What can we learn from this output?
Let’s summarize our findings by creating a bar chart for the origin and slope, with the bars colored by continent. We’ll do this in ggplot.
Plotting origins coloured by continent
This code is analogous to that presented at the end of Lecture 6
# Reorder country factor by origin
# Construct bar chart
progress.df %>%
mutate(country = reorder(country, origin)) %>%
ggplot(aes(x = country, y = origin, fill = continent)) +
geom_bar(stat = "identity") +
theme(axis.text.x = element_text(angle = 60, vjust = 1, hjust = 1))

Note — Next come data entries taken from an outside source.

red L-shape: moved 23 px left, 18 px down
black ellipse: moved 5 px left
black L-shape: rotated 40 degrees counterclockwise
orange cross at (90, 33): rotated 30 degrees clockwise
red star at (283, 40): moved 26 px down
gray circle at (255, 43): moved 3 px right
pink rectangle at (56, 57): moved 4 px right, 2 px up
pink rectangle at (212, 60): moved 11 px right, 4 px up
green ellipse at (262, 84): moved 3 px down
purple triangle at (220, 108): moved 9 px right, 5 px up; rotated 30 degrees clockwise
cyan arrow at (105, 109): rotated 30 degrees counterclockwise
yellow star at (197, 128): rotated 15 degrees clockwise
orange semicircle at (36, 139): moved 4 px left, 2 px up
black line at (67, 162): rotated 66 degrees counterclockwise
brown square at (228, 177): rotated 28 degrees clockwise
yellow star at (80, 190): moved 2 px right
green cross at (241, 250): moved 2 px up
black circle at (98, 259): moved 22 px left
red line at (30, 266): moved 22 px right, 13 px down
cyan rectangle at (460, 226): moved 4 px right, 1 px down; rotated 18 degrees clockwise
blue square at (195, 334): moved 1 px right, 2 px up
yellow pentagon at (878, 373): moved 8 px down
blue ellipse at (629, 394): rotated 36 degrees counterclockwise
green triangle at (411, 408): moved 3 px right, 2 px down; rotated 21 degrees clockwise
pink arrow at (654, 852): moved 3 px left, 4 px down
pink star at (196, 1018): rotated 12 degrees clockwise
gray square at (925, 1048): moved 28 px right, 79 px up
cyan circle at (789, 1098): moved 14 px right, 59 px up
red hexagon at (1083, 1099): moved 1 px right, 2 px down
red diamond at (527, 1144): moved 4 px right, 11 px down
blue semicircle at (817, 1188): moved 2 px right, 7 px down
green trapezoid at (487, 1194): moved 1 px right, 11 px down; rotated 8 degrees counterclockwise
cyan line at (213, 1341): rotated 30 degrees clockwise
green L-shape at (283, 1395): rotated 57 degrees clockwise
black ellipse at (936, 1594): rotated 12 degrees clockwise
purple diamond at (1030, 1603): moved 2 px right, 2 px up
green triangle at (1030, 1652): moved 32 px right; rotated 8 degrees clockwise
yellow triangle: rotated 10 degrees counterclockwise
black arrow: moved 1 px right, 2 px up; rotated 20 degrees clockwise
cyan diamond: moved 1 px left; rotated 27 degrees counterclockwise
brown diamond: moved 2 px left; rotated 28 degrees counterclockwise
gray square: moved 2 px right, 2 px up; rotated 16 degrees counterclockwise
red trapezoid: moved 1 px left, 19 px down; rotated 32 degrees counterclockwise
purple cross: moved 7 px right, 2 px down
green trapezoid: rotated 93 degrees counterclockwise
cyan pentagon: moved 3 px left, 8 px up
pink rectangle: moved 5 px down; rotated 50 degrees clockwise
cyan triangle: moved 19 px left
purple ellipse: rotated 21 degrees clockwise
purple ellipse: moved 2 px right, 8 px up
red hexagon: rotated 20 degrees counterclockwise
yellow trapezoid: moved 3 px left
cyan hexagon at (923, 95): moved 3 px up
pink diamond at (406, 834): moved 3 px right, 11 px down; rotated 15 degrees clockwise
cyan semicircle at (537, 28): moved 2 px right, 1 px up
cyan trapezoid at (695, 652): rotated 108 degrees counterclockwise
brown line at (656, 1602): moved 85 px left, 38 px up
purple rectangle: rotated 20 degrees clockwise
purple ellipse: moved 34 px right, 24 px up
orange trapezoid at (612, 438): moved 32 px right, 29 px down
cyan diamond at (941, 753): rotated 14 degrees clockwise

Plotting slopes coloured by continent
# Reorder country factor by slope
# Construct bar chart
progress.df %>%
mutate(country = reorder(country, slope)) %>%
ggplot(aes(x = country, y = slope, fill = continent)) +
geom_bar(stat = "identity") +
theme(axis.text.x = element_text(angle = 60, vjust = 1, hjust = 1))
These are very interesting plots. What can you tell from looking at them?
Looking at per capita GDP by year
Let’s start by looking at some plots of how GDP per capita varied by year
# Use qplot from ggplot2 to generate plots
qplot(year, gdpPercap, facets = ~ country, data = gapminder, colour = continent) +
theme(axis.text.x = element_text(angle = 90, hjust = 1))
What if we want to rearrange the plots by continent? This can be done by changing the order of the country
level.
# First step: reorder the countries by continent
# Produce a data frame that has the countries ordered alphabetically within continent
# Arrange sorts the data according to the variable(s) provided
country.df <- gapminder %>%
group_by(country) %>%
summarize(continent = continent[1]) %>%
arrange(continent)
gapminder.ordered <- gapminder %>%
mutate(country = factor(country, levels = country.df$country))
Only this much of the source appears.